**What to work on**. Compute how many lines in the data below hold the word "button", then report that number with nothing else.

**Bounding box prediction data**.
++++++++

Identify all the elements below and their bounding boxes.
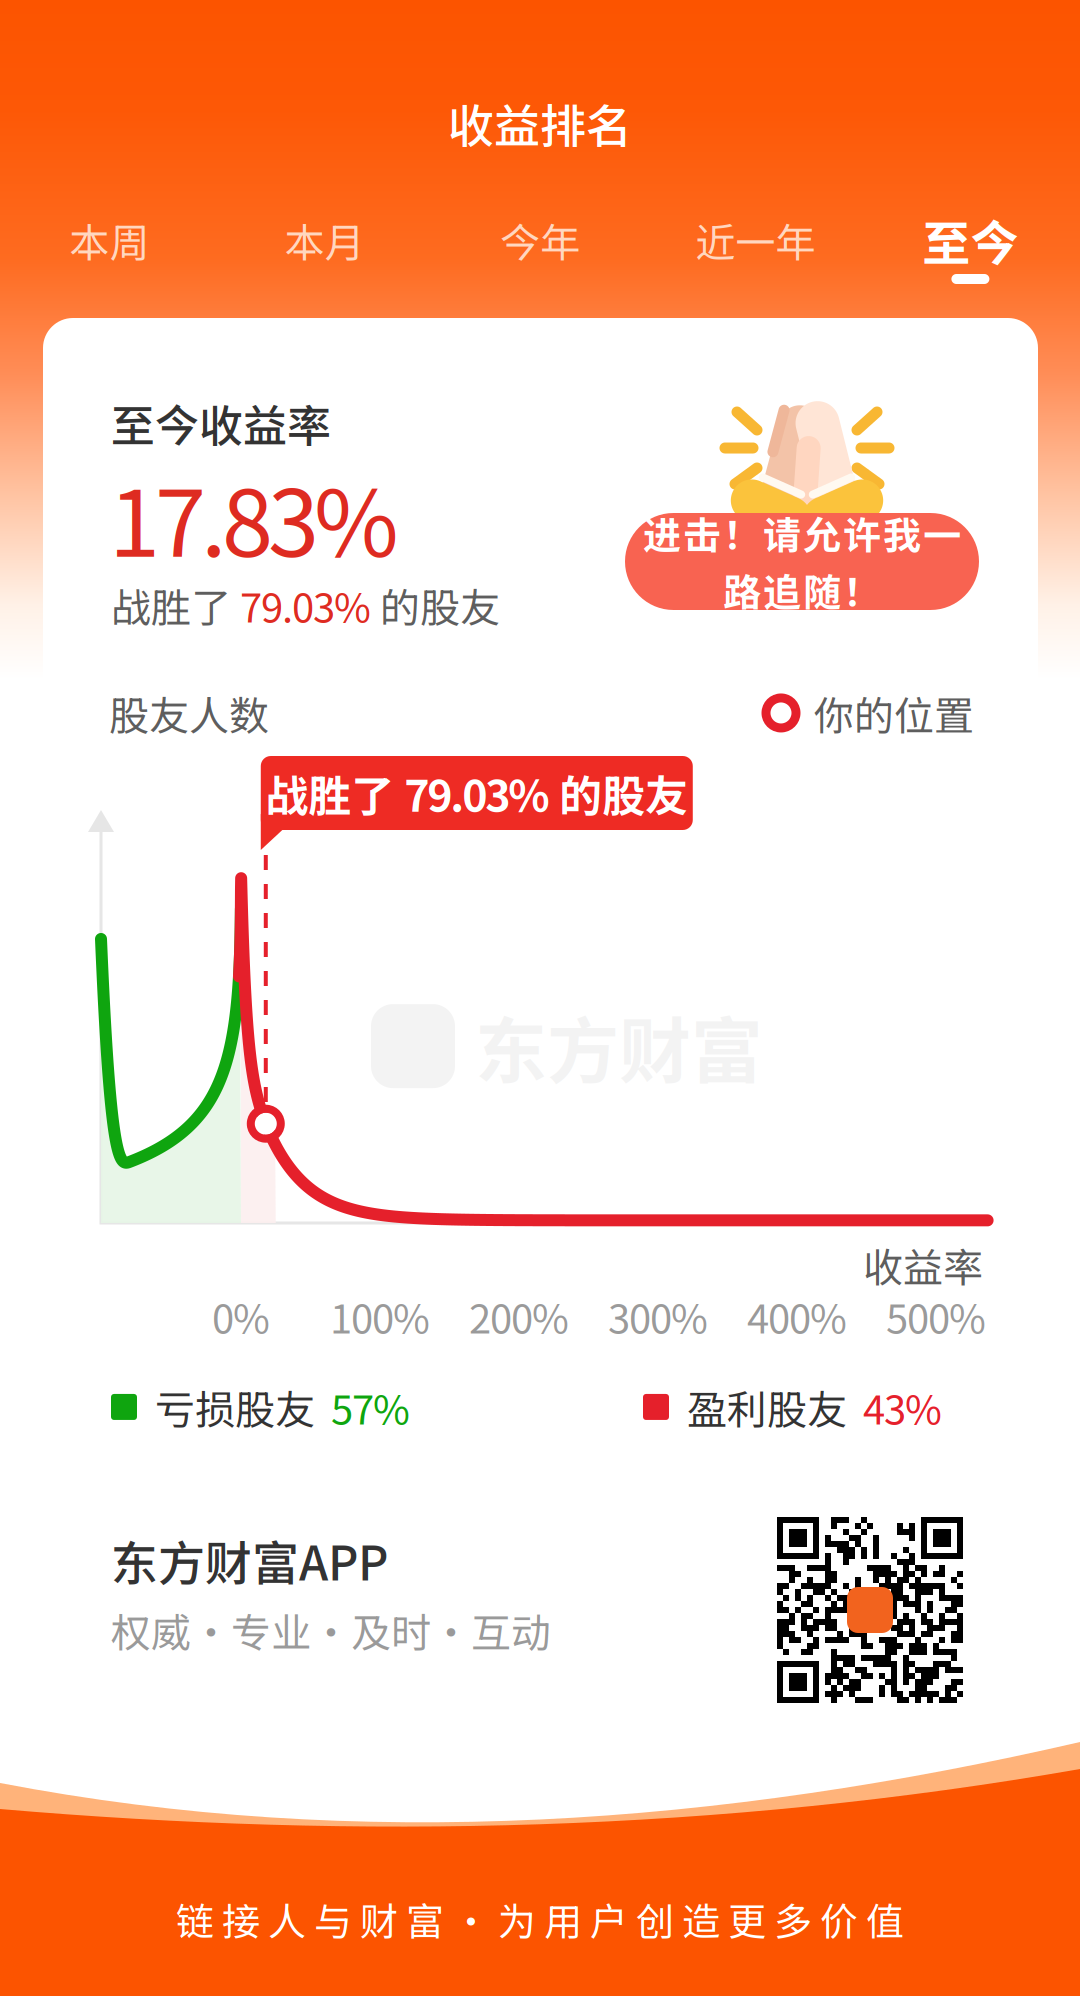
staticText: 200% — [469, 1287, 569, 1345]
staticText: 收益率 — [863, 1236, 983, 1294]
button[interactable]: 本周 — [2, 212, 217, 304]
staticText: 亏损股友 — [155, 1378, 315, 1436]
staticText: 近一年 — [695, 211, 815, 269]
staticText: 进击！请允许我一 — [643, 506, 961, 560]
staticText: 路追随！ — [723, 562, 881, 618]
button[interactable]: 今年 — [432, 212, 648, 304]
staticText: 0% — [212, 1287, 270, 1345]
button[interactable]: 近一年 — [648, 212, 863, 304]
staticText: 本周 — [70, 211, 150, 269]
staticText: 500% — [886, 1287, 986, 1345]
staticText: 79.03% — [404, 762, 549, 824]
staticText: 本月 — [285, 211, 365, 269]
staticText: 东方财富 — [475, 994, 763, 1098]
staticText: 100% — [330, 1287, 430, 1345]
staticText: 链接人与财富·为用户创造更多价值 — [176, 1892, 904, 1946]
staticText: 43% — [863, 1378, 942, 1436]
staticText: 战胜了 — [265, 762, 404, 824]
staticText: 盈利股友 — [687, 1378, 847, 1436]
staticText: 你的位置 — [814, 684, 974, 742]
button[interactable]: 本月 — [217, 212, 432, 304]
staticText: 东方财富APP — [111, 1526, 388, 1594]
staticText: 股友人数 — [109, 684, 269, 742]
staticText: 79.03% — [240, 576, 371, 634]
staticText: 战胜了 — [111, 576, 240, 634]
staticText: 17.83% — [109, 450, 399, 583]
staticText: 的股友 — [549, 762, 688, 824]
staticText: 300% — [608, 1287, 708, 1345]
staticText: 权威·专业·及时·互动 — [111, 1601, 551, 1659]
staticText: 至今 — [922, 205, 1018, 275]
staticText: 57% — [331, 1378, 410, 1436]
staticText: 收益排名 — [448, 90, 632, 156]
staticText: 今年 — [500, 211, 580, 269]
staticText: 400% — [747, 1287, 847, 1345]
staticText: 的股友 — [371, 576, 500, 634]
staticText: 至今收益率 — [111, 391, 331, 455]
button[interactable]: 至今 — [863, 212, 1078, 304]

++++++++

**Solution for this problem**. 5